Secara garis besar, obat antijamur diklasifikasikan menjadi tiga, berdasarkan jenis dan cara kerjanya. Yakni golongan azol, ekinokandin dan polien. Golongan azol menghambat pertumbuhan jamur, dengan mengganggu struktur dan fungsi membran sel jamur. Di Indonesia, yang paling sering dipakai untuk mengobati mikosis paru yakni flukonazol, itrakonazol, dan vorikonazol.
“Tapi, yang masuk Fornas cuma flukonazol.
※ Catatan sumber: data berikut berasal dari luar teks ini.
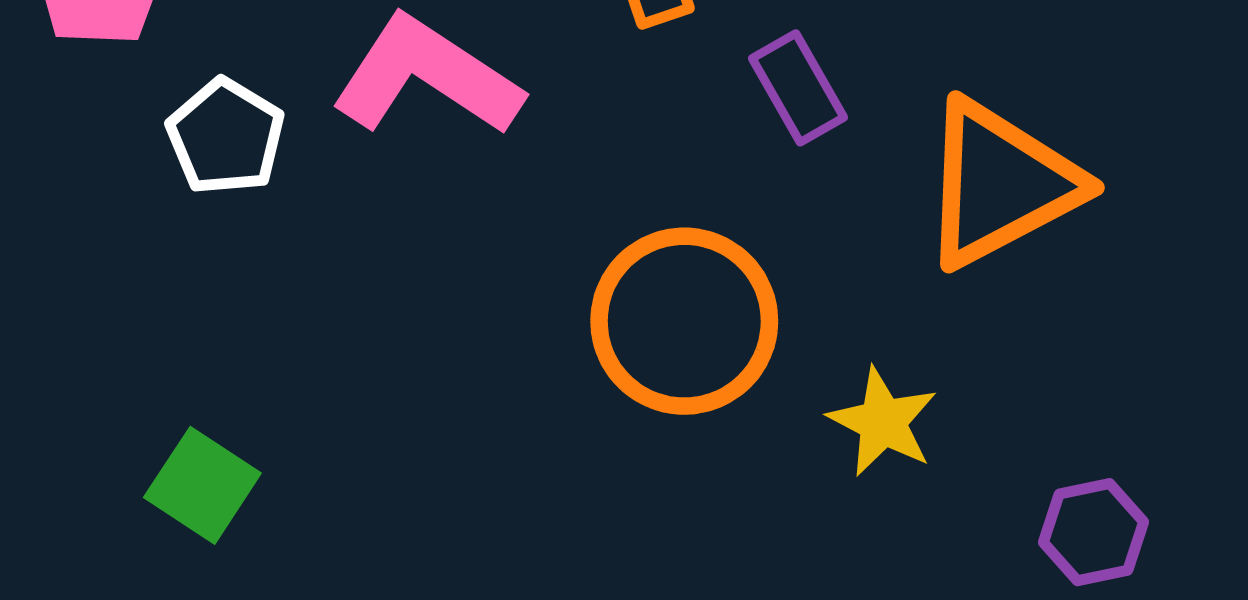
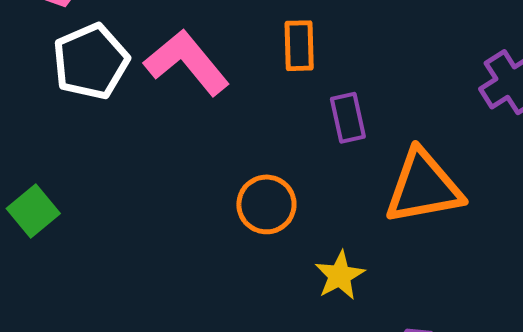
white pentagon: (226, 137) -> (91, 61), size x1.4
orange circle: (684, 321) -> (266, 204), size x0.7

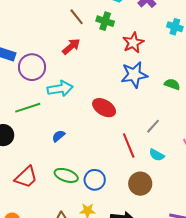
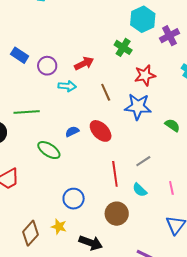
brown line: (77, 17) -> (106, 92), moved
purple circle: (32, 67) -> (47, 66), moved, size x0.7
cyan arrow: (60, 89) -> (67, 86), moved, size x0.7
blue semicircle: (58, 136) -> (72, 131), moved
green ellipse: (66, 175) -> (49, 150), moved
Obat ini cocok untuk mengobati infeksi akibat Candida, tapi tidak cocok untuk mengobati infeksi akibat Aspergillus, Histoplasma, dan Pneumosistis. Obat baru isavukonazol menunjukkan efek yang bagus, dan akan segera masuk Indonesia. Hanya saja, “Harganya mahal.”
Golongan ekinokandin bekerja dengan merusak kestabilan osmotik jamur, sehingga sel jamur tidak bisa mempertahankan bentuknya, dan akhirnya mati. Anidulafungin yang cocok untuk mengatasi infeksi Aspergillus invasif, dan mikafungin yang cocok untuk mengatasi infeksi Candida, tersedia di Indonesia. Sayang harganya cukup mahal. Mikafungin telah ditanggung BPJS di sebagian daerah, tetapi ketersediannya masih terbatas.
Adapun golongan polien, meski merupakan obat “jadul”, efektif karena berspektrum luas. Prinsip kerjanya, merusak membran jamur sehingga terjadi kebocoran isi sel, yang akhirnya berujung pada kematian jamur.
Amfoterisin B yang memiliki bentuk paling sederhana (deksosikolat), telah lama ditinggalkan di banyak negara karena dianggap bersifat nefrotoksik. “Namun, obat ini bisa digunakan untuk semua jenis jamur karena berspektrum luas. Yang penting kita perhatikan kontraindikasinya, apakah pasien memiliki kelainan ginjal,” tutur Dr. dr. Anna. Dan, meski tidak secara gamblang disebut hepatotoksik, sebaiknya tetap berhati-hati pada pasien dengan gangguan fungsi hati.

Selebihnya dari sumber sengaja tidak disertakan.